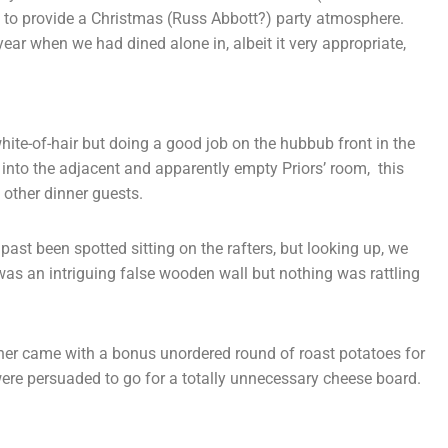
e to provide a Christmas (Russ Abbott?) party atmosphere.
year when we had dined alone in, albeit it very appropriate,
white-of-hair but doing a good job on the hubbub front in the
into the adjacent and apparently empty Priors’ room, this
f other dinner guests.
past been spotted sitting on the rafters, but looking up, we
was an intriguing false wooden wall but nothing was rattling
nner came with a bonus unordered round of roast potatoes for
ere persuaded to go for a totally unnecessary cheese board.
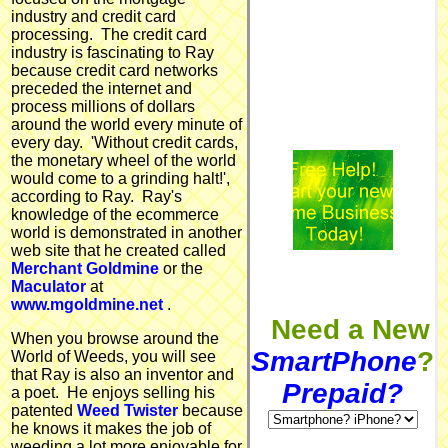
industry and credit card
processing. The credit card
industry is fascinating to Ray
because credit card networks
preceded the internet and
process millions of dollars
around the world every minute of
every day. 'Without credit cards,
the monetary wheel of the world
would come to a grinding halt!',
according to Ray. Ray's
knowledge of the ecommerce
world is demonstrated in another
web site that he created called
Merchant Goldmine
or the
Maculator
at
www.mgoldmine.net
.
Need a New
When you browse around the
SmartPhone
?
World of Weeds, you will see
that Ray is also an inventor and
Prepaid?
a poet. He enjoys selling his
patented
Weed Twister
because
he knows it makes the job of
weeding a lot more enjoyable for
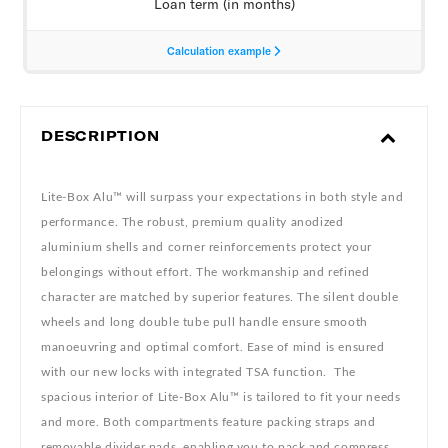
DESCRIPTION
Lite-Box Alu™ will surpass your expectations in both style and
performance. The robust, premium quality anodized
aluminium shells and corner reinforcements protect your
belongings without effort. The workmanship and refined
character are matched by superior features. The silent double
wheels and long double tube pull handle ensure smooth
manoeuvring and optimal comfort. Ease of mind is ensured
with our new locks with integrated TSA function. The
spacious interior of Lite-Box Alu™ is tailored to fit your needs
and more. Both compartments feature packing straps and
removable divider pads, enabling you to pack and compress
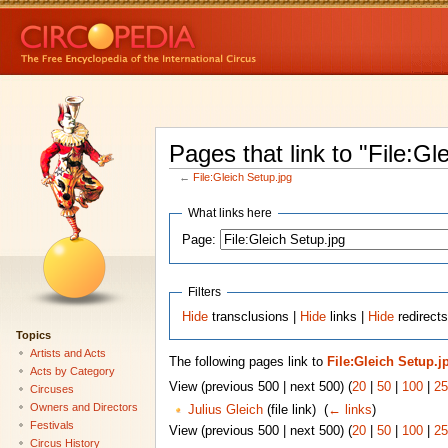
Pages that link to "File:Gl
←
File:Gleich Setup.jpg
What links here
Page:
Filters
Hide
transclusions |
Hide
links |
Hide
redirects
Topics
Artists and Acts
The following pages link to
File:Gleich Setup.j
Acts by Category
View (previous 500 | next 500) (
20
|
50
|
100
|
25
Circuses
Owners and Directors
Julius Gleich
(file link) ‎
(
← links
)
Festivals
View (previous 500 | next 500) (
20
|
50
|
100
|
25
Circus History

• • • • • • •

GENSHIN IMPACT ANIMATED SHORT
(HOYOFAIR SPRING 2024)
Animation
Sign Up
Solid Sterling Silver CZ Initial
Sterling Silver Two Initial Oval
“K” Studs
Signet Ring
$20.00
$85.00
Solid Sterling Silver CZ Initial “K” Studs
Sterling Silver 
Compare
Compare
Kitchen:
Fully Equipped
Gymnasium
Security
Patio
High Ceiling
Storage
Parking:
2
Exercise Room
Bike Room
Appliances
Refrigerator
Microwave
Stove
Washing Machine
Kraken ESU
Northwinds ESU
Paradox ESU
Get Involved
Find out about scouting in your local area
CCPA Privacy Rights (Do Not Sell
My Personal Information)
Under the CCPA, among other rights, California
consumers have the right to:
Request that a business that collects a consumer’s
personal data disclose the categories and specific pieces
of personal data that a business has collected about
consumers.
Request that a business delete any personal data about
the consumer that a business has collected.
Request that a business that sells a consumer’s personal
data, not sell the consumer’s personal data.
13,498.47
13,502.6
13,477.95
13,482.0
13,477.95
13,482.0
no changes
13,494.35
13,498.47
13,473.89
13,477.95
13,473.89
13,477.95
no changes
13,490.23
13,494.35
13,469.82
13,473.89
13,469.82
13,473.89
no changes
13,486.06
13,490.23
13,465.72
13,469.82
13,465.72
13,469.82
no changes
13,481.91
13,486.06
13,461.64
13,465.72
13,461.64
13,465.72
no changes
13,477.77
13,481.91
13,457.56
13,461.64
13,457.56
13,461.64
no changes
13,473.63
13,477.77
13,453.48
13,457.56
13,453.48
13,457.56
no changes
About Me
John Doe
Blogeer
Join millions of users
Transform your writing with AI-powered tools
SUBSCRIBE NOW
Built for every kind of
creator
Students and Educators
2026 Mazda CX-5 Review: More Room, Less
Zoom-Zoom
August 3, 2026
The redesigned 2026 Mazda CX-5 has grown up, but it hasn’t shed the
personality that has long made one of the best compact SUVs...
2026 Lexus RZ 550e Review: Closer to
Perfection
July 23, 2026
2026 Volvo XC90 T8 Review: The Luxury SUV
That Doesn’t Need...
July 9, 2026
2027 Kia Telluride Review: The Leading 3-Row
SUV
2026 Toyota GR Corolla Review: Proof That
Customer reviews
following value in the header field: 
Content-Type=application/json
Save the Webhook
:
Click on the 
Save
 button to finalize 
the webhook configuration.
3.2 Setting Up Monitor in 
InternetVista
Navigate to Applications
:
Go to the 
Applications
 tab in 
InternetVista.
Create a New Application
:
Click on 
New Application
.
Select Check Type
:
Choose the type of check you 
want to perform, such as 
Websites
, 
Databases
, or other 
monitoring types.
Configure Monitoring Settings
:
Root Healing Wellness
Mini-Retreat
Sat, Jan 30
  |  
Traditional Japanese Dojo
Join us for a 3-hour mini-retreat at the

• • • • • • •

Beginning at the line above that contains "want to perform, such as", return each line exactly through the line that contains "Join us for a 3-hour mini-retreat at the", and no others.

want to perform, such as 
Websites
, 
Databases
, or other 
monitoring types.
Configure Monitoring Settings
:
Root Healing Wellness
Mini-Retreat
Sat, Jan 30
  |  
Traditional Japanese Dojo
Join us for a 3-hour mini-retreat at the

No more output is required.